We’ve come to learn that barbering is an artform in and of itself. Ray DeCandia, owner of True North Barbershop, is a true craftsman of the trade who’s highlighting other Downtown Phoenix artists in a barbershop that blends tradition and creativity.
Tell our readers a little bit about you and how you came to own True North Barbershop.
I’m a Navy veteran and served from 2002 to 2010. Shortly after I got out of the military, I moved back to Arizona and fell into barbering. I worked at a great Tempe barbershop for 3.5 years, but always knew I wanted to open up my own place. I’m really inspired by other shops and other people’s work, and just felt like it was time to take that inspiration and create something of my own.
Speaking of inspiration, your vision behind True North Barbershop is an interesting one. What makes it unique from other shops around the Valley?
We’re a very classic barbershop with a modern twist in that we focus on traditional haircuts – like pompadours, flat tops and executive contours – but we’re in a contemporary location. These traditional cuts will never go away, no matter how much the trends with men’s hair change. They’ll always be around.
What made you choose Roosevelt Row as the place to open up your own shop?
I’ve always wanted to open a shop down here. I used to live near the area and always thought it was a really cool place. It’s amazing to see how it’s evolving and it seems like the perfect area for my type of barbershop.

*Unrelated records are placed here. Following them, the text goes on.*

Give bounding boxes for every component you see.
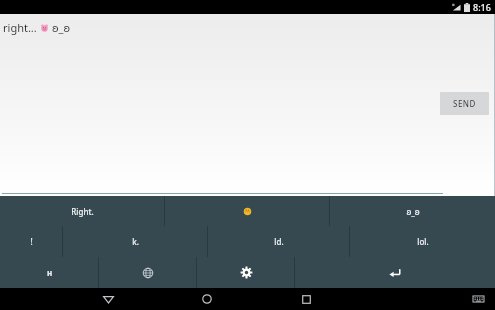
staticText: lol. (417, 236, 429, 247)
button[interactable]: Emoji suggestion (165, 196, 330, 226)
staticText: 8:16 (473, 1, 491, 13)
button[interactable]: Switch input (0, 257, 99, 288)
button[interactable]: Recent apps (283, 288, 329, 310)
staticText: ! (30, 236, 33, 247)
other: Change language (142, 267, 154, 279)
button[interactable]: Keyboard (465, 288, 491, 310)
button[interactable]: Change language (99, 257, 197, 288)
staticText: right... (3, 20, 37, 35)
button[interactable]: SEND (440, 92, 489, 115)
staticText: ʚ_ʚ (406, 206, 420, 217)
other: Settings (240, 266, 253, 279)
button[interactable]: Right. (0, 196, 165, 226)
other: Switch input (47, 267, 53, 278)
button[interactable]: ! (0, 226, 63, 257)
staticText: н (47, 267, 53, 278)
button[interactable]: lol. (350, 226, 495, 257)
button[interactable]: Home (184, 288, 230, 310)
staticText: Right. (71, 206, 94, 217)
staticText: ʚ_ʚ (52, 20, 71, 35)
other: Enter (388, 267, 402, 279)
staticText: ld. (274, 236, 284, 247)
button[interactable]: Enter (295, 257, 495, 288)
button[interactable]: k. (63, 226, 208, 257)
button[interactable]: ʚ_ʚ (330, 196, 495, 226)
button[interactable]: Settings (197, 257, 295, 288)
other: Emoji suggestion (243, 207, 252, 216)
staticText: k. (132, 236, 139, 247)
staticText: SEND (453, 98, 476, 109)
button[interactable]: Back (85, 288, 131, 310)
button[interactable]: ld. (208, 226, 350, 257)
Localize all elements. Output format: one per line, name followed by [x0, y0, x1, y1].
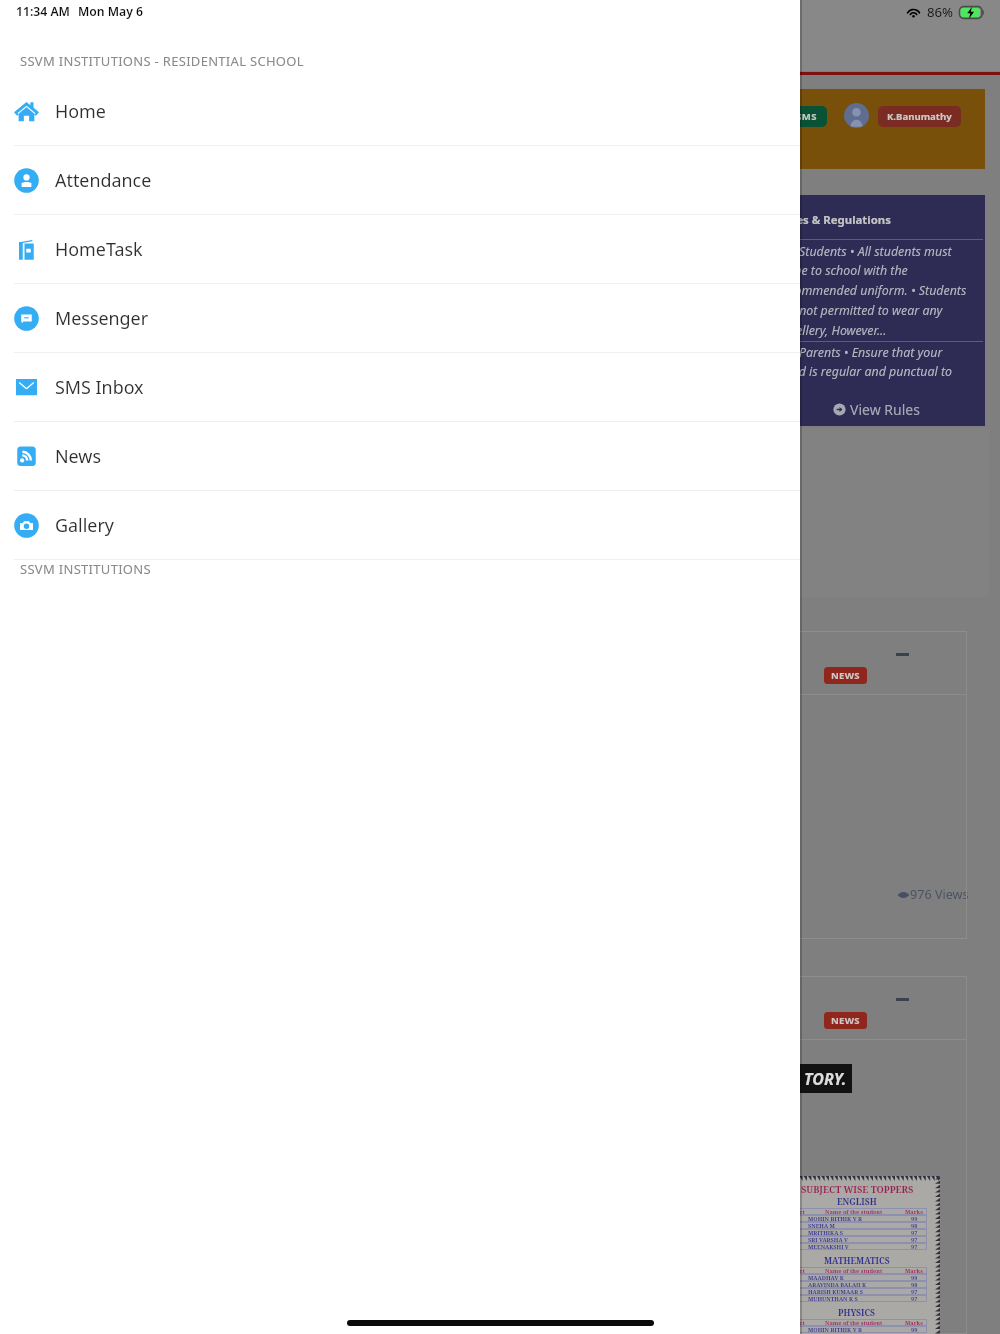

We know you’re a big supporter of local artists. Was the decision to incorporate artistic touches in the shop’s design a deliberate one on your part?
Yes. I’ve always loved tattoo art, especially. So I hired tattoo artists and buddies of mine to create pieces for my walls – Evan Barry of Crawling Squid Tattoo and Ethan Apodaca, who goes by @docundead on Instagram. The window work was crafted by a local pinstriper and sign painter. My girlfriend, Andrea Jackson, does cool woodwork that she stains with coffee grinds.
She created two pieces in True North, including an Alice Cooper image and the logo on my wall. It’s not necessarily local focused, but we’ll also have an Art-o-Mat, which is kind of like a cigarette dispenser-type thing for art created by a guy named Clark Whittington. It comes loaded with different pieces of art from people around the country.